A sustainable approach towards biofuels in the Palm oil debate

This week, the European Parliament voted on a report “calling on the European Commission to take measures to ensure among others the phasing out of palm oil in biofuels by 2020 and a single certification scheme for palm oil entering the EU market”. This report tackled the highly debated issue of imported palm oil, and the potential damaging impacts on the climate and environment (in particular linked with peatland drainage and deforestation).

The EP’s non-binding resolution is a welcomed and balanced move in this debate, on which the European Commission could build when it comes to the biofuel discussions and transport decarbonisation goals. Going beyond easy stances, this resolution calls for the introduction of sustainability criteria for palm oil & products containing palm oil entering the EU along with a single mandatory certification scheme.

The EU Parliament also highlighted that the High Carbon Stock (HCS) Approach, which is already endorsed by the main users of palm oil, supports the production of sustainable palm oil in providing a set of rules for the implementation of companies’ commitments to “no deforestation” in their palm oil operations and supply chains.

This approach makes it possible to take responsibility and to find sound answers to the issues around sustainable palm oil production. Another example in this regard, is the Palm Oil Innovation Group, a multi-stakeholder initiative, (founded in 2013, and developed in partnership with leading NGOs & palm oil producers) that strives to achieve the adoption of responsible palm oil production practices by key players in the supply chain.

The EP Report on Palm Oil and Deforestation in its recommendations, also specifies that: “simply banning or phasing out the use of palm oil may give rise to replacement tropical vegetable oils being used for biofuel production, which would, in all probability, be grown in the same ecologically sensitive regions as palm oil and which may have a much higher impact on biodiversity, land use and greenhouse gas emissions than palm oil itself; recommends finding and promoting more sustainable alternatives for biofuel use, such as European oils produced from domestically cultivated rape and sunflower seeds”.

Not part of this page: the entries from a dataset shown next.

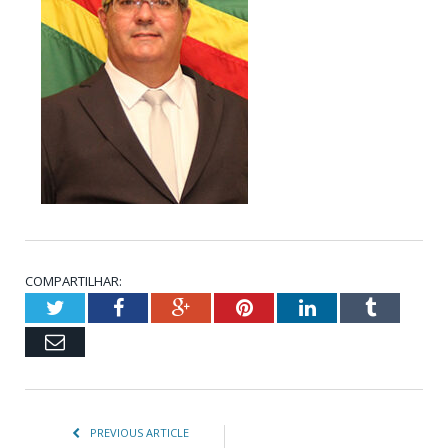
COMPARTILHAR:
Twitter
Facebook
Google+
Pinterest
LinkedIn
Tumblr
Email
PREVIOUS ARTICLE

Farm Europe welcomes this approach, which makes a clear differentiation between the differing types of biofuels, and underlines the positive contribution of EU-sourced biofuels. As outlined in our biofuel report, a sustainable development of EU-sourced conventional biofuels is an opportunity for both transport decarbonisation (more than 50% Green House Gas savings) and the resilience of the EU agri-food sector (i.e. stable demand for farmers, rural jobs & investments) and an effective reduction of EU’s protein dependence.

EU decision-makers should promote a real fact-based strategic approach when it comes to biofuels by taking into account the actual evidence of the capacity of EU sustainable biofuels to be a key tool in contributing both to environmental sustainability and economic development in rural areas.

Clear distinction should be made between first generation EU-sourced biofuels – made from oilseeds, cereals and sugar beets grown within the European Union – and biofuels made from imported palm oil and “waste oils” or imports from territories with unverifiable sustainability or displacement effects. Undoubtedly, by efficiently strengthening sustainability criteria for the production & consumption of biofuels, the EU can reduce greenhouse gases without causing environmental damaging impacts elsewhere in the world, and without adopting a somewhat sketchy position on the potential contribution of EU agriculture to environmental goals.

The EP contribution on Palm Oil is offering a clear and sustainable political window to achieve a sound and sustainable strategy for the EU.